§ Directions for this task: Every line from the one containing "86-18061520139" to the one containing "Almera Primera X-Trail T30 Tino" in the records below, both included, must be set down exactly, and no other line.
[[ Raw data open ]]
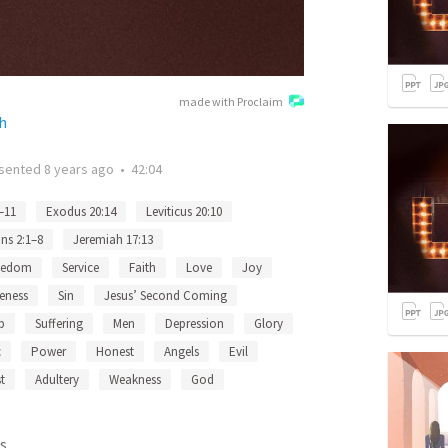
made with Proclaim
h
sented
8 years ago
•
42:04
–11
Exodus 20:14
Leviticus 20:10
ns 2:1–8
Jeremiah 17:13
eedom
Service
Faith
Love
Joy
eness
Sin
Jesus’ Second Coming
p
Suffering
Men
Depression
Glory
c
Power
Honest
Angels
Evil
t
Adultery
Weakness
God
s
[[ Raw data closed ]]
[[ Raw data open ]]
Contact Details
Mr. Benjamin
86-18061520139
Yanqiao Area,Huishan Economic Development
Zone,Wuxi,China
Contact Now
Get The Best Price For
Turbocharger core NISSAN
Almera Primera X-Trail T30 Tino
[[ Raw data closed ]]
[[ Raw data open ]]
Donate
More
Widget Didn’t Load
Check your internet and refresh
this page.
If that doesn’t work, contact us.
[[ Raw data closed ]]
§ Task response:
86-18061520139
Yanqiao Area,Huishan Economic Development
Zone,Wuxi,China
Contact Now
Get The Best Price For
Turbocharger core NISSAN
Almera Primera X-Trail T30 Tino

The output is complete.